The Republican National Committee has thrown out a provision in their health insurance policy that covered elective abortions. This comes in the wake of the health care debate in congress with the Republicans asking for provisions that would not allow any abortions to be supported under a national healthcare bill. The removal of this abortion provision seems to have had little backlash yet, but the question is are there going to be protests for this change in policy within the Republican National Committee and if the national healthcare bill is passed without abortion provisions, will there be trouble there as well?
This move by the Republican National Committee seems to be a blatant political move since Republicans are against any abortion provision in a national health care bill, so they obviously can’t have a provision in the Republican National Committee health insurance plan lest they be called hypocrites. However, this removal of abortion provisions within the Republican National Committee and a possible similar provision within the national healthcare coverage many argue women’s rights are being violated.
The revision in the national healthcare bill would supposedly allow for coverage of abortions with women who were raped, victims of incest, or if the mother’s life was in danger. However, the argument is even this coverage isn’t enough and women deserve to be covered no matter what. This is in conflict with a policy that no taxpayer dollars can be used for abortions and this age-old argument goes even deeper and runs into the realm of responsibility.
Those opposing abortion provisions in a national healthcare bill argue that if a woman conceives a child outside of the above-mentioned causes then she is responsible for that child and should not be given the means to pay for opting out of said responsibility.
That argument over abortion is limitless and one person’s opinion is seen as law while the other’s opinion is small-minded and vice-versa. So, the question is can someone who is pro-abortion honestly argue that a pro-life taxpayer’s money should help fund a provision with which they strongly disagree.
The Republican National Committee has shown it is not worried about the backlash of removing provisions for abortion and both parties in congress refuse to all provisions for abortions in a national healthcare bill. Is abortion something that should be in a national healthcare bill? Having an abortion, in most cases, isn’t a necessary medical procedure and pregnancy isn’t an unavoidable medical condition.

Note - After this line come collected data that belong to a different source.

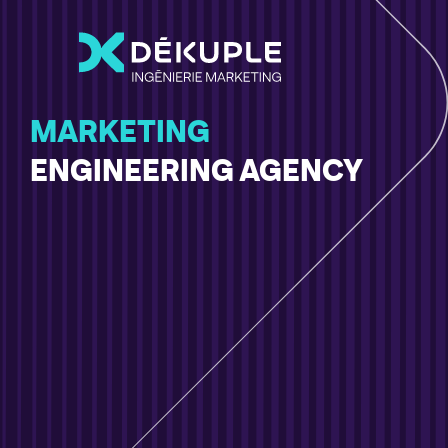
MARKETING
ENGINEERING AGENCY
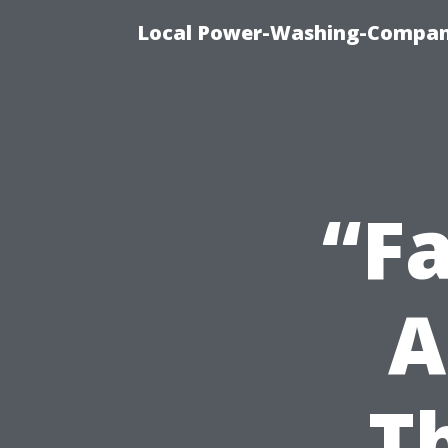
Local Power-Washing-Company
“Fa
A
T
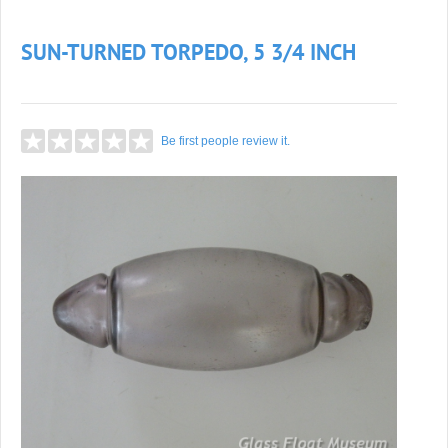
SUN-TURNED TORPEDO, 5 3/4 INCH
Be first people review it.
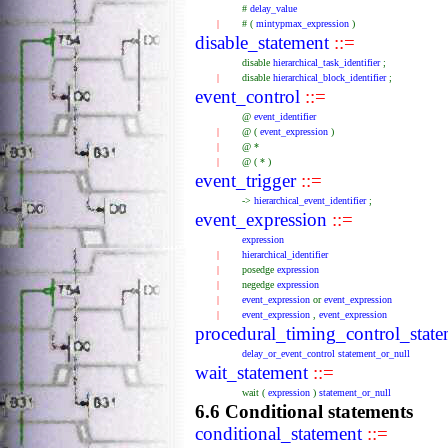
#
delay_value
|
#
(
mintypmax_expression
)
disable_statement
::=
disable
hierarchical_task_identifier
;
|
disable
hierarchical_block_identifier
;
event_control
::=
@
event_identifier
|
@
(
event_expression
)
|
@
*
|
@
(
*
)
event_trigger
::=
->
hierarchical_event_identifier
;
event_expression
::=
expression
|
hierarchical_identifier
|
posedge
expression
|
negedge
expression
|
event_expression
or
event_expression
|
event_expression
,
event_expression
procedural_timing_control_stat
delay_or_event_control
statement_or_null
wait_statement
::=
wait
(
expression
)
statement_or_null
6.6 Conditional statements
conditional_statement
::=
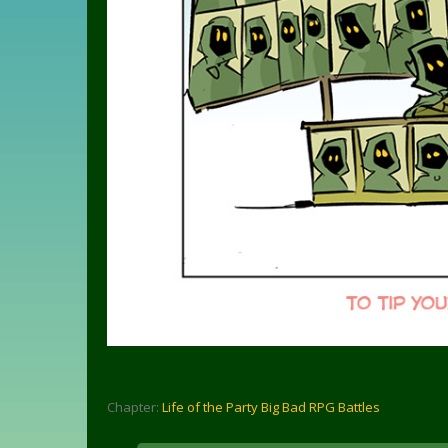
Chapter:
Life of the Party Big Bad RPG Battles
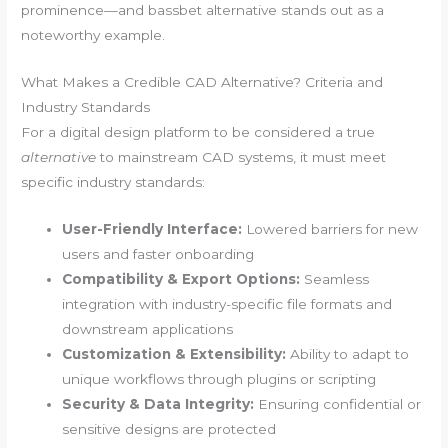
prominence—and bassbet alternative stands out as a
noteworthy example.
What Makes a Credible CAD Alternative? Criteria and
Industry Standards
For a digital design platform to be considered a true
alternative
to mainstream CAD systems, it must meet
specific industry standards:
User-Friendly Interface:
Lowered barriers for new
users and faster onboarding
Compatibility & Export Options:
Seamless
integration with industry-specific file formats and
downstream applications
Customization & Extensibility:
Ability to adapt to
unique workflows through plugins or scripting
Security & Data Integrity:
Ensuring confidential or
sensitive designs are protected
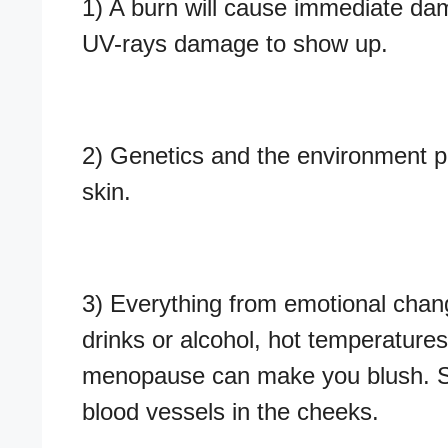
1) A burn will cause immediate dam
UV-rays damage to show up.
2) Genetics and the environment pl
skin.
3) Everything from emotional chan
drinks or alcohol, hot temperature
menopause can make you blush. Scien
blood vessels in the cheeks.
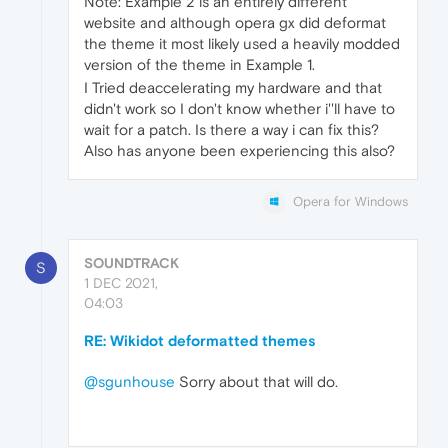
Note: Example 2 is an entirely different
website and although opera gx did deformat
the theme it most likely used a heavily modded
version of the theme in Example 1.
I Tried deaccelerating my hardware and that
didn't work so I don't know whether i''ll have to
wait for a patch. Is there a way i can fix this?
Also has anyone been experiencing this also?
Opera for Windows
SOUNDTRACK
S
1 DEC 2021,
04:03
RE: Wikidot deformatted themes
@sgunhouse
Sorry about that will do.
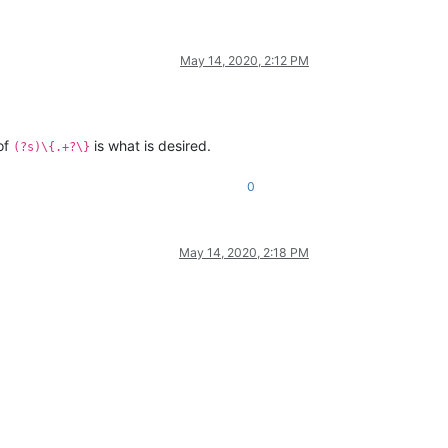
May 14, 2020, 2:12 PM
 of
is what is desired.
(?s)\{.+?\}
0
May 14, 2020, 2:18 PM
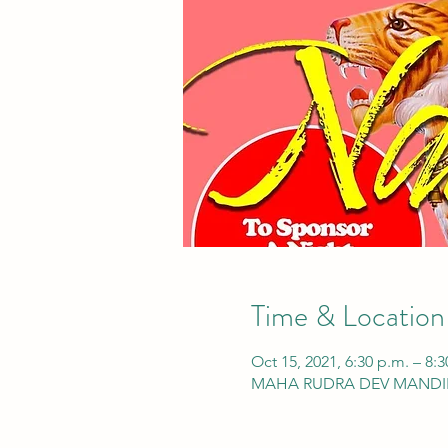
Time & Location
Oct 15, 2021, 6:30 p.m. – 8:3
MAHA RUDRA DEV MANDIR, 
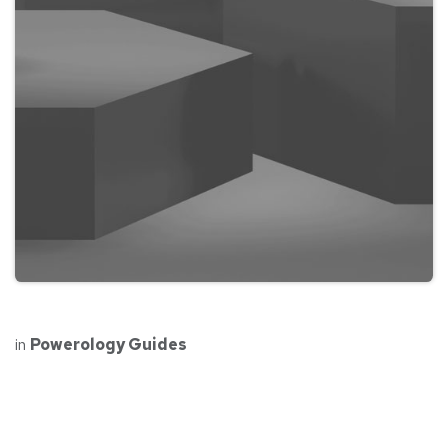
in
Powerology Guides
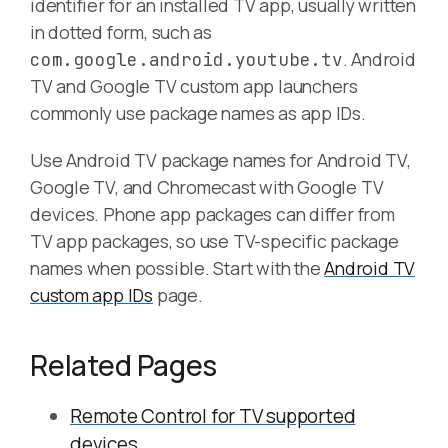
identifier for an installed TV app, usually written
in dotted form, such as
. Android
com.google.android.youtube.tv
TV and Google TV custom app launchers
commonly use package names as app IDs.
Use Android TV package names for Android TV,
Google TV, and Chromecast with Google TV
devices. Phone app packages can differ from
TV app packages, so use TV-specific package
names when possible. Start with the
Android TV
custom app IDs
page.
Related Pages
Remote Control for TV supported
devices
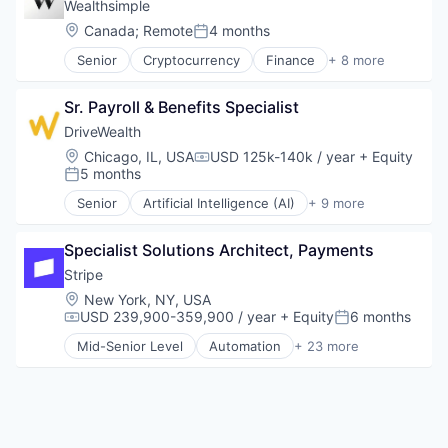
Credit Cards
Wealthsimple
Web Apps
Developer APIs
Location:
Canada
;
Remote
4 months
Posted:
Web Design
E-Commerce
Web Development
Senior
Cryptocurrency
Finance
+ 8 more
Finance
Financial Services
Financial Services
Fintech
Financial Software
Sr. Payroll & Benefits Specialist
Impact Investing
Fintech
Investment
DriveWealth
Insurtech
Investment Management
Location:
Chicago, IL, USA
USD 125k-140k / year
+ Equity
Internet
Compensation:
Personal Finance
5 months
Posted:
Internet Services
Tax
Internet Services
Senior
Artificial Intelligence (AI)
+ 9 more
Wealth Management
Cloud Infrastructure
Lending and Investments
Developer APIs
Mobile
Specialist Solutions Architect, Payments
Finance
Mobile Payments
Financial Services
Stripe
Other Financial Services
Fintech
Location:
New York, NY, USA
Payments
Impact Investing
USD 239,900-359,900 / year
+ Equity
6 months
Platform
Compensation:
Posted:
Personal Finance
SaaS
Mid-Senior Level
Automation
+ 23 more
Trading Platform
Business And Industrial
Software
Wealth Management
Business/Productivity Software
Software Development
Consumer Software
Technology
Credit Cards
Developer APIs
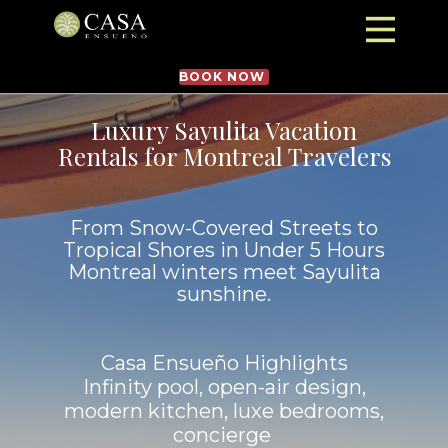
BOOK NOW
Luxury Sayulita Vacation
Rentals for Montreal Travelers
From Snow-Covered Streets to
Tropical Shores in Under 5 Hours
Montreal winters meet Sayulita
sunshine.
Casa Ensueño Highlights
Infinity pool, open-air design,
modern kitchen, luxe bedrooms,
concierge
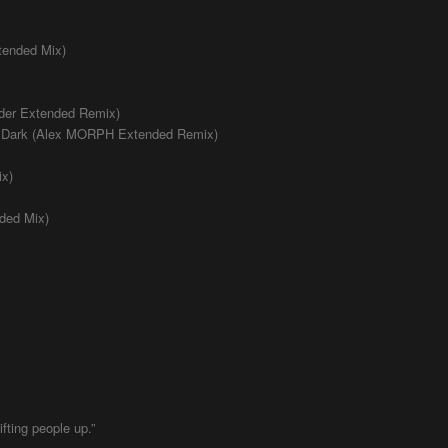
tended Mix)
jder Extended Remix)
he Dark (Alex MORPH Extended Remix)
ix)
nded Mix)
fting people up.”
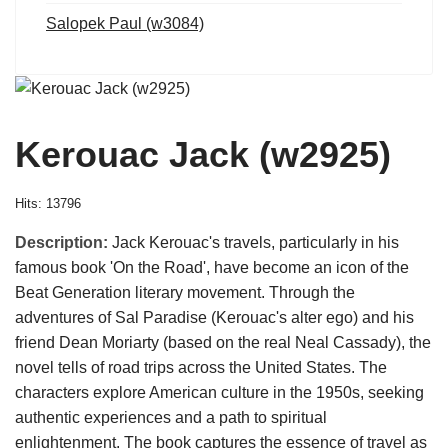
Salopek Paul (w3084)
Kerouac Jack (w2925)
Hits: 13796
Description:
Jack Kerouac's travels, particularly in his
famous book 'On the Road', have become an icon of the
Beat Generation literary movement. Through the
adventures of Sal Paradise (Kerouac's alter ego) and his
friend Dean Moriarty (based on the real Neal Cassady), the
novel tells of road trips across the United States. The
characters explore American culture in the 1950s, seeking
authentic experiences and a path to spiritual
enlightenment. The book captures the essence of travel as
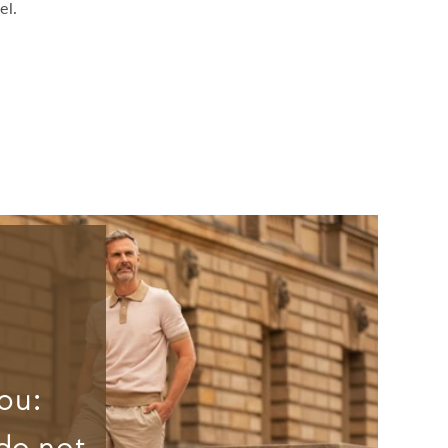
el.
ou:
do not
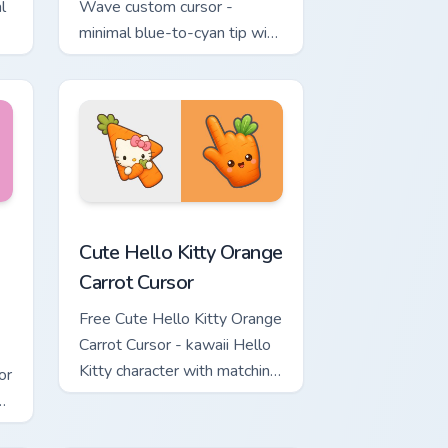
l
Wave custom cursor -
minimal blue-to-cyan tip with
matching wave symbol hand.
rsor pack preview for Chrome, Edge and Windows
 & Brick Phone Cursor custom cursor pack preview for Chrome, 
Cute Hello Kitty Orange Carrot Cursor custom curso
Cute Hello Kitty Orange
Carrot Cursor
Free Cute Hello Kitty Orange
Carrot Cursor - kawaii Hello
Kitty character with matching
or
carrot hand.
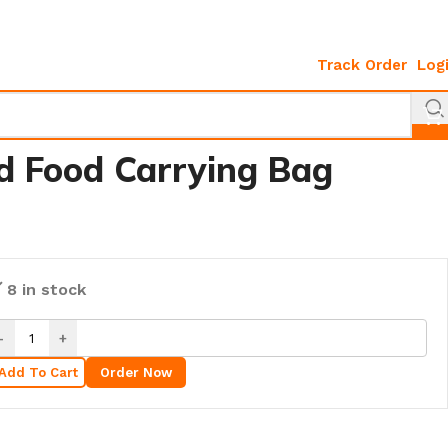
Track Order
Log
d Food Carrying Bag
8 in stock
Add To Cart
Order Now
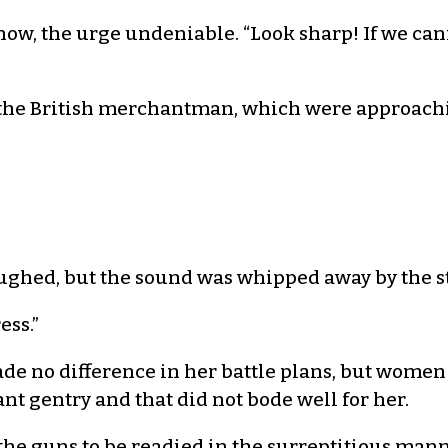
ow, the urge undeniable. “Look sharp! If we cann
f the British merchantman, which were approachin
 laughed, but the sound was whipped away by the 
ess.”
made no difference in her battle plans, but women
gentry and that did not bode well for her.
he guns to be readied in the surreptitious mann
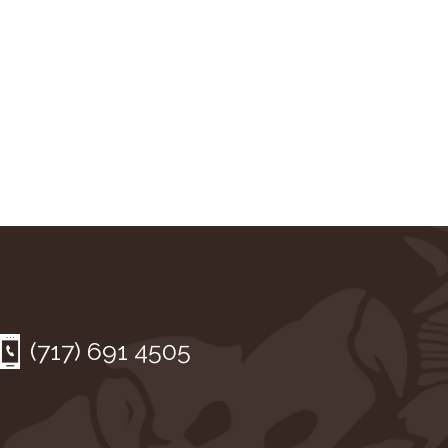
(717) 691 4505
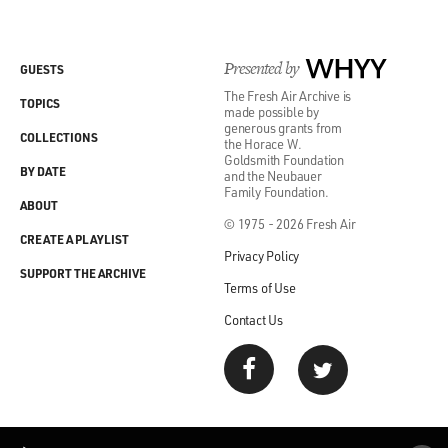
Presented by
WHYY
GUESTS
The Fresh Air Archive is
TOPICS
made possible by
generous grants from
COLLECTIONS
the Horace W.
Goldsmith Foundation
BY DATE
and the Neubauer
Family Foundation.
ABOUT
© 1975 - 2026 Fresh Air
CREATE A PLAYLIST
Privacy Policy
SUPPORT THE ARCHIVE
Terms of Use
Contact Us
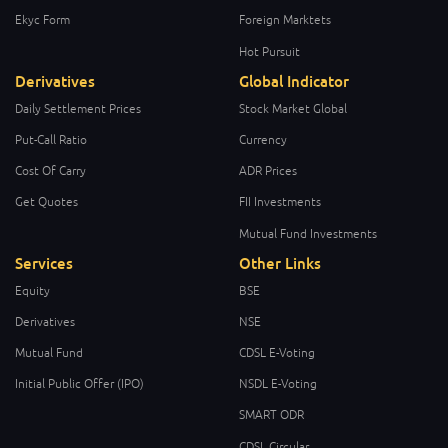
Ekyc Form
Foreign Marktets
Hot Pursuit
Derivatives
Global Indicator
Daily Settlement Prices
Stock Market Global
Put-Call Ratio
Currency
Cost Of Carry
ADR Prices
Get Quotes
FII Investments
Mutual Fund Investments
Services
Other Links
Equity
BSE
Derivatives
NSE
Mutual Fund
CDSL E-Voting
Initial Public Offer (IPO)
NSDL E-Voting
SMART ODR
CDSL Circular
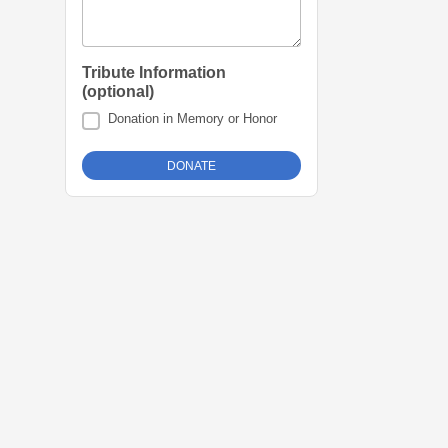
Tribute Information
(optional)
Donation in Memory or Honor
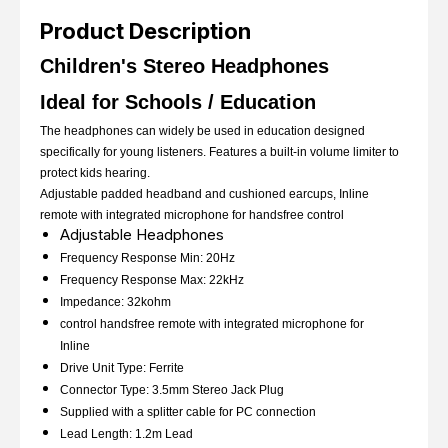
Product Description
Children's Stereo Headphones
Ideal for Schools / Education
The headphones can widely be used in education designed
specifically for young listeners. Features a built-in volume limiter to
protect kids hearing.
Adjustable padded headband and cushioned earcups, Inline
remote with integrated microphone for handsfree control
Adjustable Headphones
Frequency Response Min: 20Hz
Frequency Response Max: 22kHz
Impedance: 32kohm
control handsfree remote with integrated microphone for
Inline
Drive Unit Type: Ferrite
Connector Type: 3.5mm Stereo Jack Plug
Supplied with a splitter cable for PC connection
Lead Length: 1.2m Lead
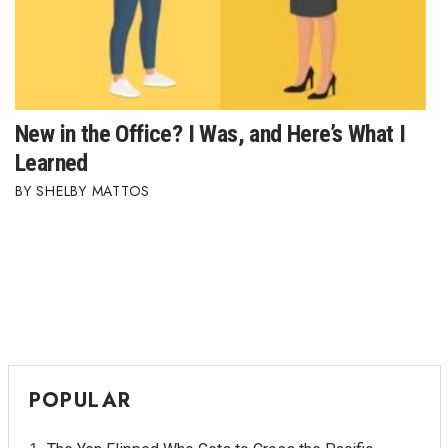
New in the Office? I Was, and Here’s What I
Learned
SHELBY MATTOS
POPULAR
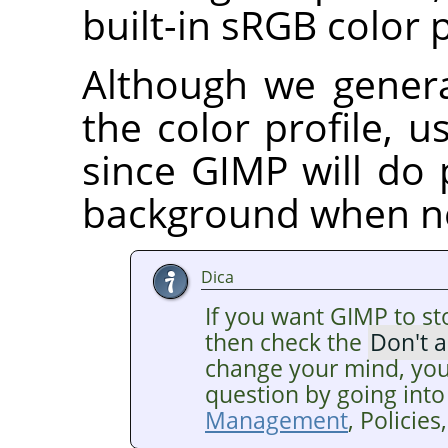
built-in sRGB color p
Although we gener
the color profile, us
since GIMP will do 
background when n
Dica
If you want GIMP to st
then check the
Don't 
change your mind, you
question by going into
Management
, Policie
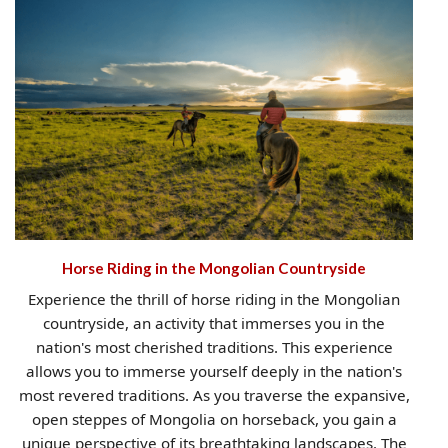
Horse Riding in the Mongolian Countryside
Experience the thrill of horse riding in the Mongolian
countryside, an activity that immerses you in the
nation's most cherished traditions. This experience
allows you to immerse yourself deeply in the nation's
most revered traditions. As you traverse the expansive,
open steppes of Mongolia on horseback, you gain a
unique perspective of its breathtaking landscapes. The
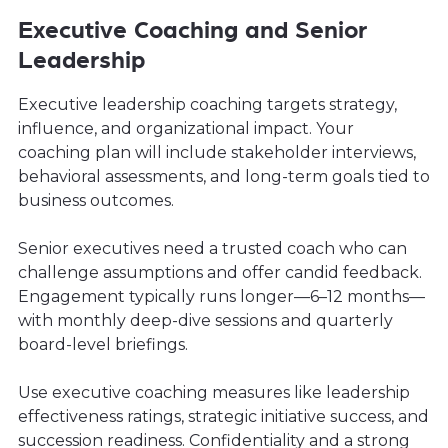
Executive Coaching and Senior
Leadership
Executive leadership coaching targets strategy,
influence, and organizational impact. Your
coaching plan will include stakeholder interviews,
behavioral assessments, and long-term goals tied to
business outcomes.
Senior executives need a trusted coach who can
challenge assumptions and offer candid feedback.
Engagement typically runs longer—6–12 months—
with monthly deep-dive sessions and quarterly
board-level briefings.
Use executive coaching measures like leadership
effectiveness ratings, strategic initiative success, and
succession readiness. Confidentiality and a strong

How should the government approach the abortion situation in a national healthcare bill? Should they follow the Republican National Committee’s example or is healthcare on a national level more complex? What of laws not allowing taxpayer money to go toward abortions? Are they applicable in this case or is it unfair to women to be denied abortion benefits in national healthcare bill or the Republican National Committee? On the other hand is it right for a pro-life taxpayer to contribute to benefits for something they feel is wrong?
Many in Detroit Michigan are concerned about health insurance moving forward. This particular area of the country has struggled compared to growing towns like Raleigh, NC and Greenville, SC. It will be interested to see how the state government of Michigan looks to help this struggling city.